• [Exercise objective]: Retype each record below word for word. Leave the pictures out.

(Collected data)
——————
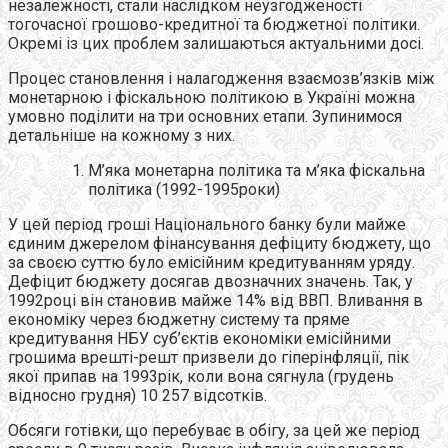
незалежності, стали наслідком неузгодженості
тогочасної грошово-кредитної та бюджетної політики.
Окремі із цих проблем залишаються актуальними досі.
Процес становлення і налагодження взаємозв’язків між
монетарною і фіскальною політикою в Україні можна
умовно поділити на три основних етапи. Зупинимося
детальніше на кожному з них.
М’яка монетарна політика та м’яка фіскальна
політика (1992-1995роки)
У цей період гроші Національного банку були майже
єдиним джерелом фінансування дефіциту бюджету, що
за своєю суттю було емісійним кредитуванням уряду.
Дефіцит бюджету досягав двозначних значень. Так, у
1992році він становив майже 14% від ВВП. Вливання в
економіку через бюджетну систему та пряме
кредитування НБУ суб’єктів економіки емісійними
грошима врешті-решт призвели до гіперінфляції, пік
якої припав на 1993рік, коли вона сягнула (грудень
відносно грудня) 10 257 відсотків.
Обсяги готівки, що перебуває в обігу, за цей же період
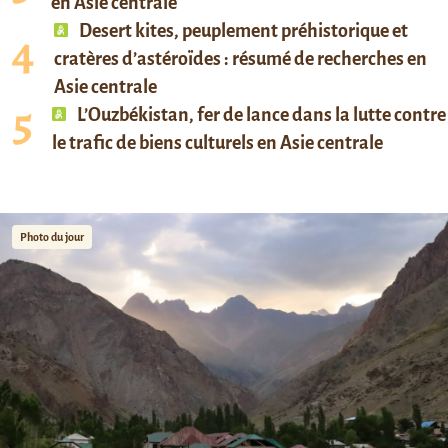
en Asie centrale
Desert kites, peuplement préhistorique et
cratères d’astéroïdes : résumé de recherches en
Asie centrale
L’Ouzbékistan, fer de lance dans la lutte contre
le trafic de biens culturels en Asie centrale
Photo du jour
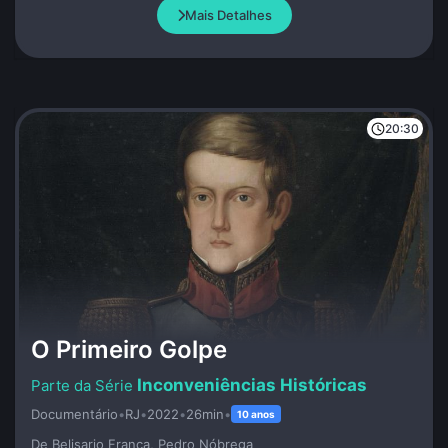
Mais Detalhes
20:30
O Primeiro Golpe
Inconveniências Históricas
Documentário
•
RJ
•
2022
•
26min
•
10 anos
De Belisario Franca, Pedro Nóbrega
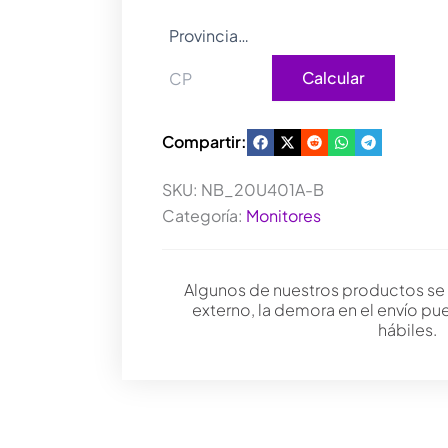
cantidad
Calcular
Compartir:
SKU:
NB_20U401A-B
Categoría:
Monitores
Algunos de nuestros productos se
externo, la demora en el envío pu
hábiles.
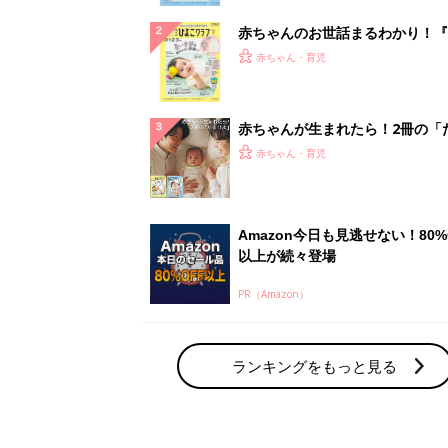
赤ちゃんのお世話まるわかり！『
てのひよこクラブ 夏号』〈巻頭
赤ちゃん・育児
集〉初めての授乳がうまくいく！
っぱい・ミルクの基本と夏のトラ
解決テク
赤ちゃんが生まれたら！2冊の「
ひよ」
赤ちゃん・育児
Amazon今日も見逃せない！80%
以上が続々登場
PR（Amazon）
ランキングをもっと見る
——————
• [Written solution]:
незалежності, стали наслідком неузгодженості
тогочасної грошово-кредитної та бюджетної політики.
Окремі із цих проблем залишаються актуальними досі.
Процес становлення і налагодження взаємозв’язків між
монетарною і фіскальною політикою в Україні можна
умовно поділити на три основних етапи. Зупинимося
детальніше на кожному з них.
М’яка монетарна політика та м’яка фіскальна
політика (1992-1995роки)
У цей період гроші Національного банку були майже
єдиним джерелом фінансування дефіциту бюджету, що
за своєю суттю було емісійним кредитуванням уряду.
Дефіцит бюджету досягав двозначних значень. Так, у
1992році він становив майже 14% від ВВП. Вливання в
економіку через бюджетну систему та пряме
кредитування НБУ суб’єктів економіки емісійними
грошима врешті-решт призвели до гіперінфляції, пік
якої припав на 1993рік, коли вона сягнула (грудень
відносно грудня) 10 257 відсотків.
Обсяги готівки, що перебуває в обігу, за цей же період
en Asie centrale
Desert kites, peuplement préhistorique et
cratères d’astéroïdes : résumé de recherches en
Asie centrale
L’Ouzbékistan, fer de lance dans la lutte contre
le trafic de biens culturels en Asie centrale
Photo du jour
Mais Detalhes
20:30
O Primeiro Golpe
Inconveniências Históricas
Documentário
•
RJ
•
2022
•
26min
•
10 anos
De Belisario Franca, Pedro Nóbrega
cantidad
Calcular
Compartir:
SKU:
NB_20U401A-B
Categoría:
Monitores
Algunos de nuestros productos se
externo, la demora en el envío pu
hábiles.
赤ちゃんのお世話まるわかり！『
てのひよこクラブ 夏号』〈巻頭
赤ちゃん・育児
集〉初めての授乳がうまくいく！
っぱい・ミルクの基本と夏のトラ
解決テク
赤ちゃんが生まれたら！2冊の「
ひよ」
赤ちゃん・育児
Amazon今日も見逃せない！80%
以上が続々登場
PR（Amazon）
ランキングをもっと見る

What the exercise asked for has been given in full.